Great tank hydrophyte!


----------



## rawr (12 Sep 2009)

This is amazing! So when did we arrange for it to be delivered again?


----------



## hydrophyte (12 Sep 2009)

Thanks very much. I have this tank in the living room of our home and I like it a lot.

A number of the plants in there have flowered. The _Echinodorus cordifolius_ has very attractive white blooms and I noticed it has another new flower spike developing.

Yep, ripariums just have plants above the water line supported by hanging and floating planters, whereas paludariums have built-up terrestrial areas.


----------



## JohnC (12 Sep 2009)

hydrophyte said:
			
		

> Thanks very much. I have this tank in the living room of our home and I like it a lot.
> 
> A number of the plants in there have flowered. The _Echinodorus cordifolius_ has very attractive white blooms and I noticed it has another new flower spike developing.
> 
> Yep, ripariums just have plants above the water line supported by hanging and floating planters, whereas paludariums have built-up terrestrial areas.



I'll post my moss jar next week to show my accidental riparium 

How are you supporting the plants above the water line? or are they self supporting as they are pretty chucky.


----------



## Gill (12 Sep 2009)

Awesome Rip, Sooooo Lush


----------



## hydrophyte (13 Sep 2009)

I have a couple other quick shots showing the _Colocasia fallax_ dwarf taro that I have in here. I really like this plant. 



 

Here's a view down the lenght of the tank.





This plant is at its peak right now. I suspect that it will pretty soon stop growth and start flowering. After blooming for a while the leaves will then start to yellow and die as it goes into winter/dry season dormancy. Last winter I kept these taros in a cool and moist spot for several months. By March they started to grow again.


----------



## aaronnorth (13 Sep 2009)

all your tanks look amazing, a real inspiration  

do you have any pics of the setting up process? i would like to see how you attach objects to the glass and the positioning etc. or any pictures of the products you use.

Thanks, Aaron


----------



## aaronnorth (13 Sep 2009)

i just typed in riparium and it lead me to your blog, well done on the site, it is a good write, the thing that excites me most is that i can have a river style in the water, and still have plants above the water line  i dont really have rrom for 2 tanks so combining both is great hehe.

the other good thing is i currently have a load of crypts & echindorous in my tank which i can grow in emmersed   i will be waiting a while though, as this tank is new and i dont think my parents would be too happy me changing it at such an early stage with all the money invested :? 

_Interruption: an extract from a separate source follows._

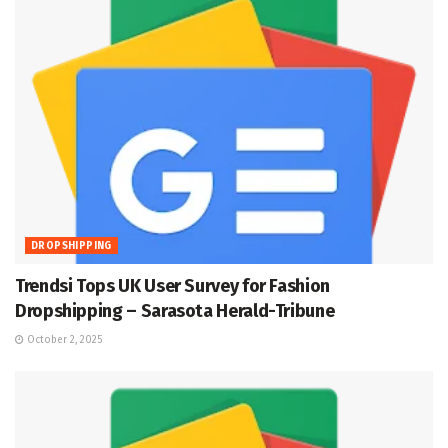
DROPSHIPPING
Trendsi Tops UK User Survey for Fashion
Dropshipping – Sarasota Herald-Tribune
October 2, 2025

oh well, more time to get some crypts growing hehe.

how much light do you reccomend using? or does it not matter seeing as they are above the waters surface?
and do you have to keep a certain humidity?

Thanks, 
Aaron


----------



## hydrophyte (16 Sep 2009)

Hi everybody. There are several questions above I have not forgotten about them I have just been slammed with a great deal of work. I hope that I can return early next week to post some responses.

Cheers,


----------



## hydrophyte (23 Sep 2009)

Hi everybody...I still need to address those questions...but while I am here I should quick post a quick update from this tank. The blooms on the ladies' tresses orchid (_Spiranthes cernua_ var. _odorata_) began to open last week. Here is a shot of the whole flowerhead:





The spike had been developing for more than two months. I don't know what the "_odorata_" variety name means. I detect no scent at all from the flowers.


----------



## hydrophyte (24 Sep 2009)

aaronnorth said:
			
		

> all your tanks look amazing, a real inspiration
> 
> do you have any pics of the setting up process? i would like to see how you attach objects to the glass and the positioning etc. or any pictures of the products you use.
> 
> Thanks, Aaron



Aaron,

I quote myself with something that I wrote a while back:



			
				hydrophyte said:
			
		

> OK, here is an image that helps to demonstrate how this display is put together. This picture was shot over the top rim of one side of the aquarium. Notice that the emergent plants more or less cover the water over the rear 2/3 of its surface. The water surface in the front portion is mostly open.
> 
> 
> 
> ...


----------



## hydrophyte (24 Sep 2009)

aaronnorth said:
			
		

> how much light do you reccomend using? or does it not matter seeing as they are above the waters surface?
> and do you have to keep a certain humidity?
> 
> Thanks,
> Aaron



This tank is lit up with two 39-watt HO T5 lamps. That's only somewhat more than 1-watt/gallon of water, but this Giesemann fixture has real nice polished reflectors, so the output is quite efficient.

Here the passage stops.